Even though Hamas’s actions on October 7 directly led to and partially excused Israel’s brutal response in the eyes of the international community, polling shows that Palestinians do not see Hamas as the enemy: they see Israel, the country actively bombing them, as the enemy.
On October 7, Netanyahu vowed “mighty vengeance” against Hamas for the death of around 1100 people. What vengeance might Gazans seek after Israel has killed over 20,000 people in a country where the median age is 19, and made their homeland “uninhabitable?” Israel’s response, and any further actions it takes, will only continue to strengthen the message of Hamas or, if it is destroyed, the next organization created to continue in its memory. Bombs and guns may kill off Hamas, but they will not destroy the ideology behind it. But if bombs cannot kill off Hamas, what can?
Although Israel does not have any easy or immediate solutions to this issue, the only thing that can kill radicalization is stability, something that Israel cannot produce without Palestinian cooperation but can certainly move Palestine towards. First, and most importantly, Israel should listen to the international communities’ calls for a ceasefire, ending the devastation it has inflicted upon Gaza and allowing it to heal.
Second, Israel should end its occupation of the West Bank and East Jerusalem, giving Palestinians the state they so desperately desire. According to the United Nations, Israel has illegally occupied East Jerusalem, West Bank, and Gaza since 1967, after a six-day war between Israel and neighboring Arab states. Hamas, the Palestinian Authority, and most of the international community support a deal creating a Palestinian state with these three regions. However, Israel has continuously refused the deal for various reasons, the most significant of which has been their claim to the entirety of Jerusalem. Furthermore, creating this state would require Israel to dismantle its own illegal settlements in East Jerusalem and the West Bank, something it is unlikely to do anytime soon.

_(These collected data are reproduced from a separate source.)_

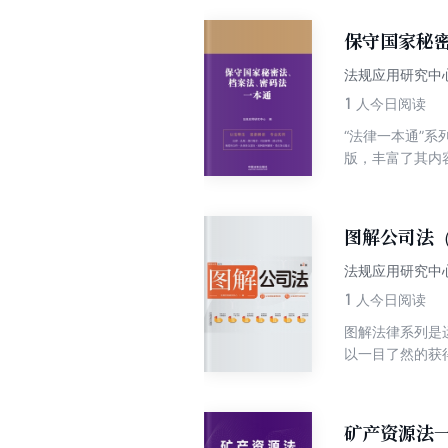
保守国家秘
法规应用研究中
1
人今日阅读
“法律一本通”
版，丰富了其内
法、反间谍法法
用，从而作为解
好的工具书。
图解公司法（
法规应用研究中
1
人今日阅读
图解法律系列是
以一目了然的获
纳条文主旨，突
梳理，重点知识
行解释，使专业
矿产资源法一
解修改的核心内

Third, Israel must allow Palestine to return to its former self, ending its physical blockade of economic activity in Gaza and allowing trade to flow in and out of the city. Gaza needs to rebuild, reconstructing the 50 percent of its infrastructure that Israel destroyed as well as building a new airport and seaport, both of which Israel destroyed more than twenty years ago during or shortly after they were constructed.
Outside of committing to a ceasefire, none of these steps will be easy nor likely to occur, as Israel openly states that it opposes the existence of a Palestinian state. The last prime minister who tried to create such a state was assassinated by a far-right law student with views that, according to Doron Weber of Haaretz, are not all that different from modern Israeli politicians like Benjamin Netanyahu and Ben-Gvir. Israel has not meaningfully attempted to create a Palestinian state since. But without change, Hamas will only continue to grow in popularity, and violence may soon supersede diplomacy as Palestine’s strategy to resist Israel.